What with the name, Sean Lennon is an artist in his own right, and throw a stone at this scribe if he’s up to praising a talentless heir of a famous family. Sean doesn’t look for fame, as he has it in spades, he’s looking for a pure art form to express himself, that’s why there’ve been eight action-filled years between Lennon Jr’s experimental debut, “Into The Sun”, and 2006’s “Friendly Fire”, that’s just a shadow short of being called a masterpiece. Yes, he’s a master now. Forget, then, the parallels with John: let them lie in the lines of his features only. A mild but strong-willed man – meet Sean Lennon.
– Now you’re several gigs into your first solo world tour. How’s the reaction been so far?
This isn’t my first world tour by any means. I’ve toured Europe, Asia, Australia, even New Zealand and Japan, several times over. The reaction? Well it’s quite different from city to city, from country to country. In fact, it can change depending what day of the week it is. Most shows are great.
– How often, in your opinion, people are able to like your music without taking the name into consideration?
It would be impossible to measure accurately. I’d say it’s more often the case that these name-obsessed types tend to under appreciate my music because they’re hung up.
– There’s been an eight-year gap between “Into The Sun” and “Friendly Fire”. Why did it take you so long to record a second solo album when you were obviously bursting with new music?
I didn’t like promoting myself as if I were a car or a brand of toothpaste. I felt that being at the center of a solo career, inundated with tabloid-centric celebrity nonsense was not the life for me. Now I realize that I won’t be able to sustain my music career without selling a little toothpaste.
– What prompted your move from the “Sun” experimentalism to the “Fire” pop music – and how did you manage not to lose adventurousness along the way?
When I was young, I was preoccupied by the aesthetic of the unfinished, the home-made, things that were rough around the edges were beautiful to me. They still are. But with “Friendly Fire” I decided to see if I could make something refined. I opted for a more elegant and elaborate aesthetic.
– “Friendly Fire” can mean not only being shot by your buddies but also a flame you can warm by. Was it what you meant?
I like appropriating misused modern language.
– Judging on this album’s background – the love and friendship mess – its bittersweet drift could be a search for the peace of mind, yet its consolation is of the extravert nature, and “Parachute” works as a lullaby for my two-week old boy. What’s the secret of channeling your inner feelings out?
I think it takes practice, and also a desire to understand beauty in art. If you are obsessed with art, you will eventually find a way to make art that you like. I happen to like emotive music, so I’ve developed a sense of how to achieve it.
– Isn’t it hard to hide major hope in the minor chords?

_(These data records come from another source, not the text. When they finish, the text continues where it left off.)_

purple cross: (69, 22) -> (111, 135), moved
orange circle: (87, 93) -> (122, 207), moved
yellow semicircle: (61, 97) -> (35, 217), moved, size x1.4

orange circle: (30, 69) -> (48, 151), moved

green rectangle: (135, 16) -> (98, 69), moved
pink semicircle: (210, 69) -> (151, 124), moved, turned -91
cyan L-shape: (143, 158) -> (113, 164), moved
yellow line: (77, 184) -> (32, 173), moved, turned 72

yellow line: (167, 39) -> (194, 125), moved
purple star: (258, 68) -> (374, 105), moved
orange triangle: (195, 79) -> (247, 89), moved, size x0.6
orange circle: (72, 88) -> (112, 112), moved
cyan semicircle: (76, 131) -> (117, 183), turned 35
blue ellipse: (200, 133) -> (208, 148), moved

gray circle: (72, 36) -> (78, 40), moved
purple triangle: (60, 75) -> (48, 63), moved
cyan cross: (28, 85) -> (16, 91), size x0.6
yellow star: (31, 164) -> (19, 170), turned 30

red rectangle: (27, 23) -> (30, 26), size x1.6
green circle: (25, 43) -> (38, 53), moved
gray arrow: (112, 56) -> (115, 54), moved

I love this question. I’m not exactly trying to convey a sense of hope. It’s more that I’m trying to accurately identify feelings and experiences, to describe life and not to judge it, not to be hopeful or pessimistic in my analysis, but to articulate the nature of the experience so elegantly, that a general feeling of ‘hopefulness’ might be derived from the experience of listening to the music. Meaning: I try to construct an elegant architecture that is pleasurable to experience. If the building blocks of that architecture are minor or major, or about something sad, or something nice, they should all inspire positive energy in the end.

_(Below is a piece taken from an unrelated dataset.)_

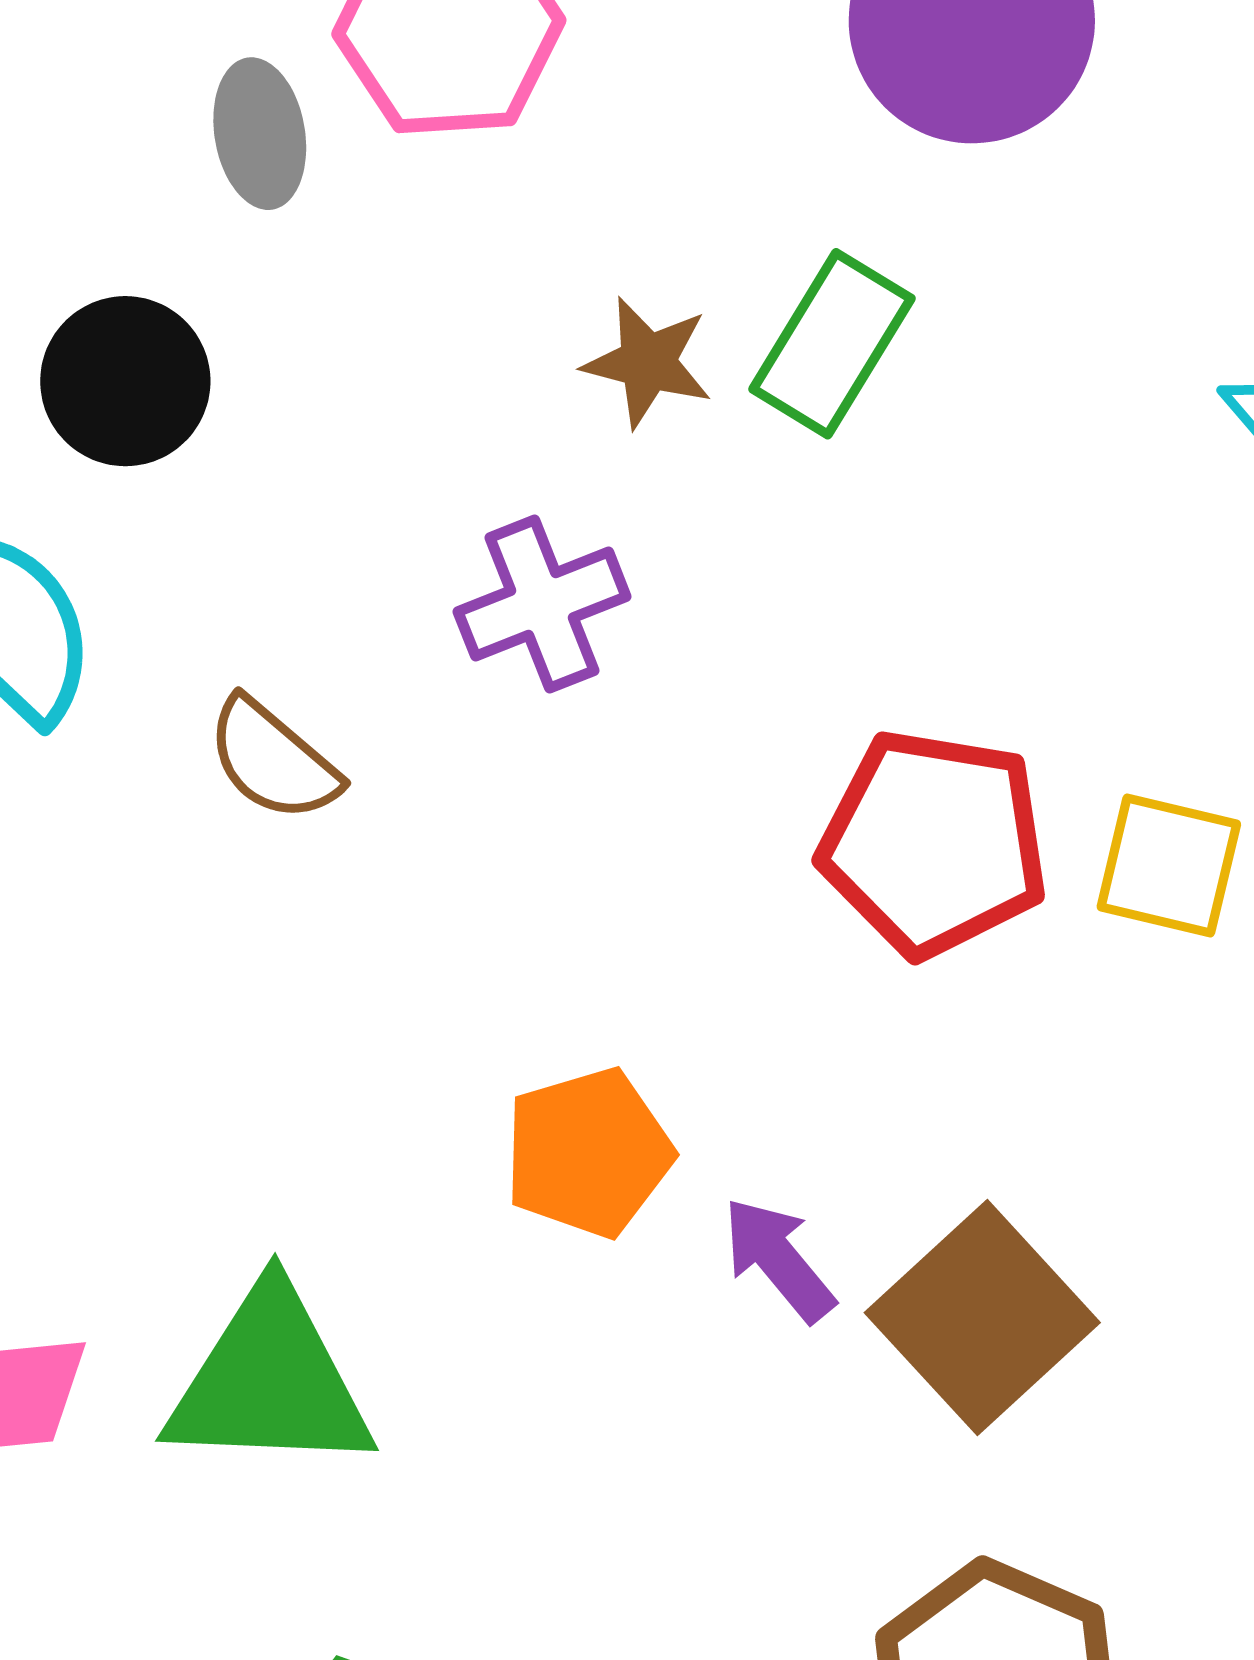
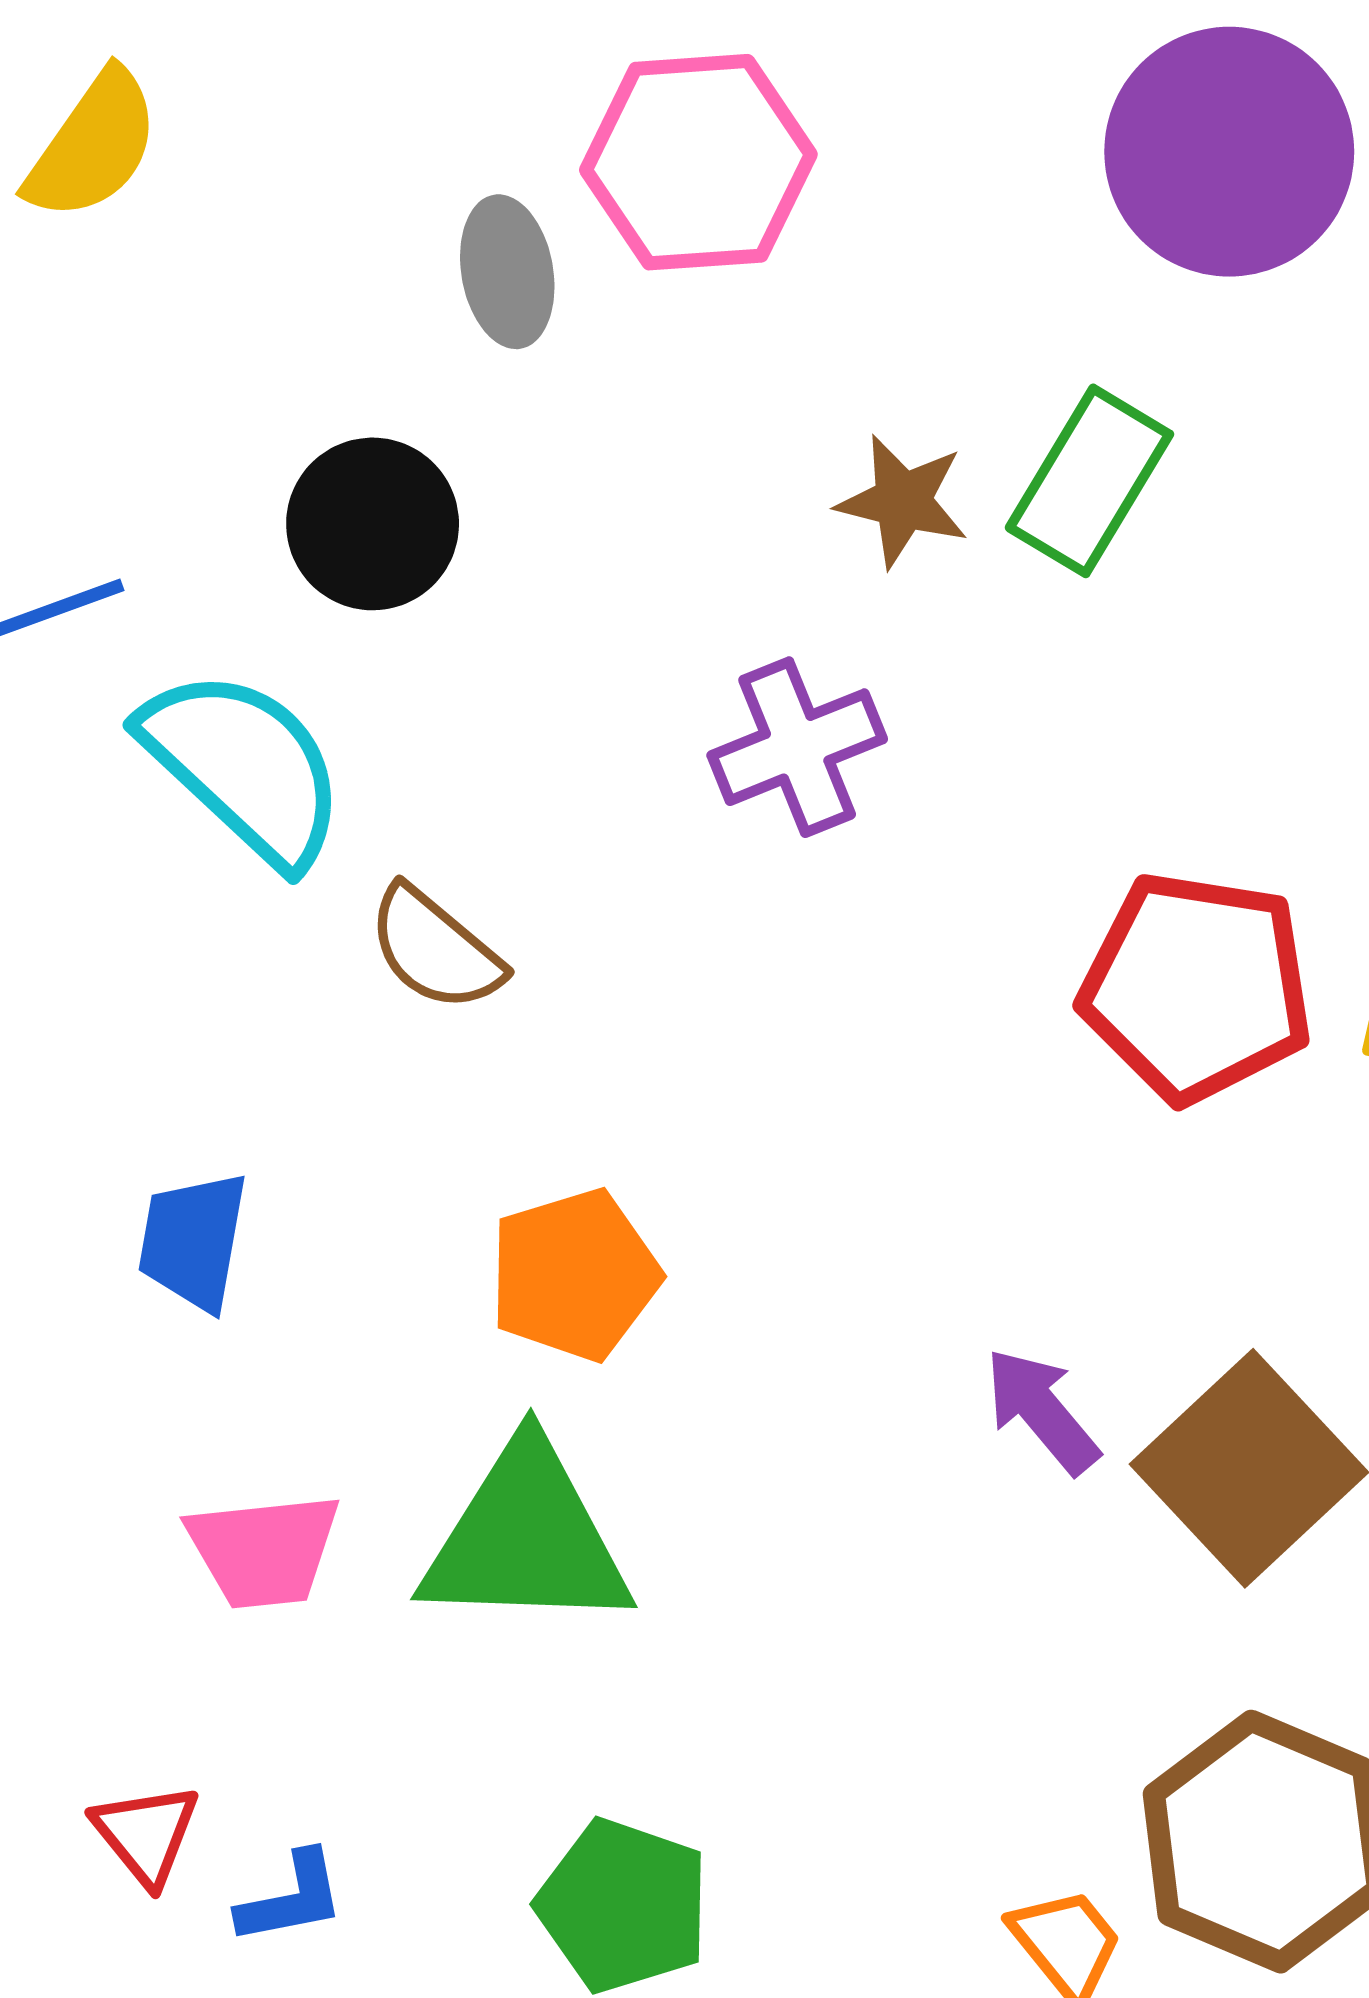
brown semicircle: (273, 760) -> (435, 949), moved
orange pentagon: (588, 1153) -> (574, 1275), moved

– You play several instruments: who was instrumental in helping you mastering them all?
I taught myself how to play.
– On the David Letterman show you played live with an orchestra. Wasn’t that intimidating?
Ah, not exactly. It was firstly just a trio, not an orchestra. And it wasn’t intimidating as much as it was fun.
– Drawing as well as playing music, do you have visual images in your mind while writing a song?
I am slightly synesthetic, though not entirely.
– Marc Bolan wasn’t the most downbeat artist in the world. How did the idea of interpreting his “Would I Be The One” for the “Friendly Fire” context come about?
John Zorn had asked me to cover that song for his “Great Jewish Composers” series on Tzadik.
– Your lyrics seem to bear the tanka imprint. Have you really been inspired by Japanese poetry to some extent – or is it just my imagination?
Sadly I think it’s your imagination though I am embarrassed to admit I don’t know more about the poetry of my ancestors. Having said this, my mother’s Japaneseness has had a deep influence upon me, and may be responsible for whatever tanka-ness you may have detected.
– You ended your first album with words, “I waited and waited for something to catch”. What was that something and did you eventually catch it?
Yes. I was describing what my childhood felt like. Trying to find my artistic voice. I believed I had found it with the song “Sean’s Theme”‘ I still believe this.
– Will there be a new record in the foreseeable future?
I hope so. I think it’s likely.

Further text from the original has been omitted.